Jeffrey Hall posted on Wednesday, April 19, 2006 - 4:53 am

Good morning,

I am attempting to use dummy variables representing different racial groupings as exogenous variables in my SEM. In initial attempts I used the binary coding strategy to create the dummary variables where, for example:
(1) African American = 1, Asian / Pacific Islander or Amerindian or Other = 0;
(2)Asian / Pacific Islander = 1, African American or Amerindian or Other = 0;
(3)Ect.
(4) and where the dummy variable forWhite is used as the reference group (and thus excluded from the model).
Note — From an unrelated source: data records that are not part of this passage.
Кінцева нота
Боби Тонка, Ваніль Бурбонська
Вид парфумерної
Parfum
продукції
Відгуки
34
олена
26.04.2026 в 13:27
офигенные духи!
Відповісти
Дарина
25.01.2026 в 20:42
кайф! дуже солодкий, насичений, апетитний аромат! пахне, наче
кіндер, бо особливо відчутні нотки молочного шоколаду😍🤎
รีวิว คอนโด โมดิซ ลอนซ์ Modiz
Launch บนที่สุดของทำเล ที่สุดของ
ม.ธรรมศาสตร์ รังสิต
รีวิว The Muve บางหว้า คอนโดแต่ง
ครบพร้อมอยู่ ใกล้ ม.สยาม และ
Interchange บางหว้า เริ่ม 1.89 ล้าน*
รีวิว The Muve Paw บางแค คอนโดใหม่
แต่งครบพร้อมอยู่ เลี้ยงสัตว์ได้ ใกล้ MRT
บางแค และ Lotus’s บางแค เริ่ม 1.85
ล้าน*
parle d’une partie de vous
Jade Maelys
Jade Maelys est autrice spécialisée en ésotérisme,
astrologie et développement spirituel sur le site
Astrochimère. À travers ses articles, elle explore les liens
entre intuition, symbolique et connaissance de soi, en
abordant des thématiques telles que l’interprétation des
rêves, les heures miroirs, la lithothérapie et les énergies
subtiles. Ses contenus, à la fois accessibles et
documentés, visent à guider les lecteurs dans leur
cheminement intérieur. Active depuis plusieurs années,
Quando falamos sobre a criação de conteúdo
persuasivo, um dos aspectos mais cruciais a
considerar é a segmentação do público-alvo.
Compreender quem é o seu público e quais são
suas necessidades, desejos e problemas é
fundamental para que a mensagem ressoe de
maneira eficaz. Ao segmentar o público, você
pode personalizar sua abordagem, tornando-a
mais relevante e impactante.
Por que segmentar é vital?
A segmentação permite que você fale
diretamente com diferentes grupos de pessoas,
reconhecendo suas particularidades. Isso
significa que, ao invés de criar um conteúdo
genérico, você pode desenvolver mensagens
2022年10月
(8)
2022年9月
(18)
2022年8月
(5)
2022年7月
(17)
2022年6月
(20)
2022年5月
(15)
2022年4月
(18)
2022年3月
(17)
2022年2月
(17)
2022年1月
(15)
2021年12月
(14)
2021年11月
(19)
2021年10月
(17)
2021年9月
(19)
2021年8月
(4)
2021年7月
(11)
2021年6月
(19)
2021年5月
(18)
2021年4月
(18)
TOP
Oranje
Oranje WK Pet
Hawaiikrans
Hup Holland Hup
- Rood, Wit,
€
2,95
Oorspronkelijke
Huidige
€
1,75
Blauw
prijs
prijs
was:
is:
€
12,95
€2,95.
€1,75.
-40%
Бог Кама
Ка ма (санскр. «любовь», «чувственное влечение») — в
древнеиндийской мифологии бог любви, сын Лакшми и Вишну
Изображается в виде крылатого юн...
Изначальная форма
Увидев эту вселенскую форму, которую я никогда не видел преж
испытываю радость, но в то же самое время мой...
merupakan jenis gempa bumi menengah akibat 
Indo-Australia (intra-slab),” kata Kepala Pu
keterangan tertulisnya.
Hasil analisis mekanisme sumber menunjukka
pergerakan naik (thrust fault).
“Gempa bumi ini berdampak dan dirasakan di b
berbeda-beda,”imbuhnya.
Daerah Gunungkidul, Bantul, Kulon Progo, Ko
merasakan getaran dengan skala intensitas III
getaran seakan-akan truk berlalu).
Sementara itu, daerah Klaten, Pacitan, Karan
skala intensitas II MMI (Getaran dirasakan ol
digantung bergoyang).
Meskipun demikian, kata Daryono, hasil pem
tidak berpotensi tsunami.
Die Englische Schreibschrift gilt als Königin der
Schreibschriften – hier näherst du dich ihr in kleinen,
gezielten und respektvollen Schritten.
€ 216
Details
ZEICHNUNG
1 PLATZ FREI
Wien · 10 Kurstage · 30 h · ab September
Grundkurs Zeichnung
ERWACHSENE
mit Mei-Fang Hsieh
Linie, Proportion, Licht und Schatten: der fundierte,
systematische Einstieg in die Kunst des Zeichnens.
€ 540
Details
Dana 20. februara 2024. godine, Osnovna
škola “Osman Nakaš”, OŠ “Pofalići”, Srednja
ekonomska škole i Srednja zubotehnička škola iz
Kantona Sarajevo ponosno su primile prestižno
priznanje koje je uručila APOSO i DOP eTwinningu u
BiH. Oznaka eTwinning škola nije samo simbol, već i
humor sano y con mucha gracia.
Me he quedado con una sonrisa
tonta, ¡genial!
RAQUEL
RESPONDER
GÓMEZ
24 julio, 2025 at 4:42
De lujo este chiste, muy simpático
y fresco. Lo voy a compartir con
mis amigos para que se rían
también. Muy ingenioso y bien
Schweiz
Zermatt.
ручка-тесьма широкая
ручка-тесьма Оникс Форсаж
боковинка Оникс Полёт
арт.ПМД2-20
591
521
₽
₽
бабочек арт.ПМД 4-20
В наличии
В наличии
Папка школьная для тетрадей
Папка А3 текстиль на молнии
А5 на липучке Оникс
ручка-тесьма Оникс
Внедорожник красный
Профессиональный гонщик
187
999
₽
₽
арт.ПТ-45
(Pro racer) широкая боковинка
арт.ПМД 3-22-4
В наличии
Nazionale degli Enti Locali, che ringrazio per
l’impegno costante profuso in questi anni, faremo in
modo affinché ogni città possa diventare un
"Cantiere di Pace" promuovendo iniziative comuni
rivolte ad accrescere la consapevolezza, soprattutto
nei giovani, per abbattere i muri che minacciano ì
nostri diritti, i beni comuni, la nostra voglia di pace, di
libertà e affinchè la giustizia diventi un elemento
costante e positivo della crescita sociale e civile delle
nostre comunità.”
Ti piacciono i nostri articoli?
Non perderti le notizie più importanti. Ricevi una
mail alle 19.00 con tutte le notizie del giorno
This strategy had the effect of excluding a portion of the study sample from the analysis. Here is an example of the message that is generated in the output:
*** WARNING
Data set contains cases with missing on x-variables.
These cases were not included in the analysis.
Number of cases with missing on x-variables: 8437
5 WARNING(S) FOUND IN THE INPUT INSTRUCTIONS.
In situations where this message is not generated, Mplus generates output that does not provide model fit information nor information that could be used to achieve convergence (it simply lists the summary of analysis, summary of sample statistics, and technical output).

As a next step, I adopted a different coding strategy: The effect coding approach, using 1 for the category of interest, 0 for all other categories, and -1 for the reference group. The analysis runs successfully using this coding approach; the model converges with an excellent fit however, the interpretation of the coefficients are different (based on comparisions with the grand mean) and thus undesirable. Do you have any thoughts on the nature of this issue and a possible resolution?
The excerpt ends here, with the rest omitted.